Elsewhere, writer Peter Welbeck does deliver the goods, employing a ‘throw it all in’ ethos which does at least keep things interesting. The fight scenes are numerous (filming partly conducted at the Shaw Brothers studio in Hong Kong) and the globetrotting easily matches that of Bond, yet the opportunity to make either fully satisfying is fumbled by Summers’ directorial inadequacies. His best work had come five years earlier with the Tony Hancock vehicle The Punch and Judy Man. Dialogue heavy and light on action, that film merely required Summers to focus on his lead in order to make things work and, as such, it worked very well. Martial arts sequences, however, find him out of his depth, as does any attempt at building tension. The plot is centred on a race against time to save Smith’s life and therefore requires some kind of suspense. Summers, sadly, proves no more than simply proficient. At least the next two entries in the series - The Castle of Fu Manchu and The Blood of Fu Manchu - saw him replaced by Jess Franco, a director who for all his faults at least has some character.
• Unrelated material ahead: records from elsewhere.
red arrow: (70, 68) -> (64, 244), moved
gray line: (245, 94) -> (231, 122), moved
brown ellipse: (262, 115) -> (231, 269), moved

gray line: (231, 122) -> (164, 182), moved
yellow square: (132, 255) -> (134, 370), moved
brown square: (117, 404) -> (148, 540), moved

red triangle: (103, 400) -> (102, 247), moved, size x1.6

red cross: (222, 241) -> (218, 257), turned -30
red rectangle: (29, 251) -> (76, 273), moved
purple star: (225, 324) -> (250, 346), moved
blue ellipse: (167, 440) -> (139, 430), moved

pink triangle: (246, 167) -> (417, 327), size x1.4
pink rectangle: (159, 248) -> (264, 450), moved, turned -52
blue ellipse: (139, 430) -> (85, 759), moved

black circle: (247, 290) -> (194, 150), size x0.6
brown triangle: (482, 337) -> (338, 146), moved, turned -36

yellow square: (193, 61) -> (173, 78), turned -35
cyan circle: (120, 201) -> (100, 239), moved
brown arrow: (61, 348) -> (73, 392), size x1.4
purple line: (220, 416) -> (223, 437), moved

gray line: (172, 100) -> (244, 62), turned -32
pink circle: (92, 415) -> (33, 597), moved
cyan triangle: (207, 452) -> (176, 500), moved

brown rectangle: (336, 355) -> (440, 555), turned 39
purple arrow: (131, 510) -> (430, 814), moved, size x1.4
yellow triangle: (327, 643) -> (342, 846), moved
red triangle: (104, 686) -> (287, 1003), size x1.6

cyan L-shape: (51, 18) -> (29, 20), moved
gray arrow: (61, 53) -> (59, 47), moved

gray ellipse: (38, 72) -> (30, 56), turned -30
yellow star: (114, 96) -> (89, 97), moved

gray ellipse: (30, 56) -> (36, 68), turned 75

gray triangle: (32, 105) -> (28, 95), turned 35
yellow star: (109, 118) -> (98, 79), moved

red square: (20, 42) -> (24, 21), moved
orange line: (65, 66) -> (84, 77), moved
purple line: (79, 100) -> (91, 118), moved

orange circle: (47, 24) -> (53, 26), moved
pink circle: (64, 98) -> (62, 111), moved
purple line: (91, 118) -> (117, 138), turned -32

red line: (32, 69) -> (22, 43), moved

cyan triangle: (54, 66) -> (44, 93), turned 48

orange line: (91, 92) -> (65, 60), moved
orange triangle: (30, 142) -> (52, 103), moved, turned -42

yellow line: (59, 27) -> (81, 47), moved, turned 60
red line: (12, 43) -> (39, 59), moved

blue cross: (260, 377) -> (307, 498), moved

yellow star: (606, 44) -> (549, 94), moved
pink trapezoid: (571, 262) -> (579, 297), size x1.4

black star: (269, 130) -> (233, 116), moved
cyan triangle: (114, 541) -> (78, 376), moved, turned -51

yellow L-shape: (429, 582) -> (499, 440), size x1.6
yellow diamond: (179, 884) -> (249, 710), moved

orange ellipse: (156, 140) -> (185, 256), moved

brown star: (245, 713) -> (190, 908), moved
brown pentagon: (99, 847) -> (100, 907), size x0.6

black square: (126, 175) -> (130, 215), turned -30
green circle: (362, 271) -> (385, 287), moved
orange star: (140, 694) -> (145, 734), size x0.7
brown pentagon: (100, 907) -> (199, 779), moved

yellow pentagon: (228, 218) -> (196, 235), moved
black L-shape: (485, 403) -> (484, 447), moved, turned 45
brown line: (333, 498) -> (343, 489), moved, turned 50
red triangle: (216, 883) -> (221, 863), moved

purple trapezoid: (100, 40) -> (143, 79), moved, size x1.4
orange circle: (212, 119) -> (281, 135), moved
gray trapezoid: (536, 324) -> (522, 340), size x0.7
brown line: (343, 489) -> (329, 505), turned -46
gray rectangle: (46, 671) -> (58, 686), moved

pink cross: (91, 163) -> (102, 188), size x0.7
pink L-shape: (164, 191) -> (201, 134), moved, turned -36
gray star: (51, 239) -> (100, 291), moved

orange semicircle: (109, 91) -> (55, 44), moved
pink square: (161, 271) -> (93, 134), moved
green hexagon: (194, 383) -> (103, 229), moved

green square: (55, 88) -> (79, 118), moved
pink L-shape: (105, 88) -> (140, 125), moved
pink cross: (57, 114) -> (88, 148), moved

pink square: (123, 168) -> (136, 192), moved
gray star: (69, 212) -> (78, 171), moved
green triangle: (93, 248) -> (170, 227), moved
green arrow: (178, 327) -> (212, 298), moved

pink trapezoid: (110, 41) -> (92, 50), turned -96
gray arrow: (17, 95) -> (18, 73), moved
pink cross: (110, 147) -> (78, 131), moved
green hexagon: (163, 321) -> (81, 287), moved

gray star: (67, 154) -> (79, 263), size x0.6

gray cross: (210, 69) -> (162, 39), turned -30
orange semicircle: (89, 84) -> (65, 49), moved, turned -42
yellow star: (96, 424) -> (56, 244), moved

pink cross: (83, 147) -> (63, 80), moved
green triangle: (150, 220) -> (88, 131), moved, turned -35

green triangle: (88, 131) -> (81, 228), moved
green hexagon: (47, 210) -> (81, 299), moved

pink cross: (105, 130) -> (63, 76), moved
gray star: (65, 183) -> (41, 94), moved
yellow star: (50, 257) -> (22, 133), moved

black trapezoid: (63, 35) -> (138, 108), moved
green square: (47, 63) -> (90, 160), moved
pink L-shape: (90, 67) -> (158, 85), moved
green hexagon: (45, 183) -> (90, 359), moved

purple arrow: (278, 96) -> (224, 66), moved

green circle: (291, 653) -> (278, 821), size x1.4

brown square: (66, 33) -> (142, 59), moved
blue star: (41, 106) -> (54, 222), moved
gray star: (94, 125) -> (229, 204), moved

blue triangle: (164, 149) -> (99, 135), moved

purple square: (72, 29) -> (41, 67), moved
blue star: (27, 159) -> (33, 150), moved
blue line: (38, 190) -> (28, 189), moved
The film is presented on disc much as it would have been seen in the cinema. The sound is monaural and the ratio is anamorphic 1.85:1. The former is fine and presents no difficulties. The latter is surprisingly much better than expected. For a film which is of only minor interest and almost 40 years old, there is a surprising sharpness to the image. Certainly, there are differences from scene to scene but the worst to be seen is an understandable grain and an occasional softness. Indeed, this looks perfectly fine when compared to the scratchy theatrical trailer also included, but this is mere padding.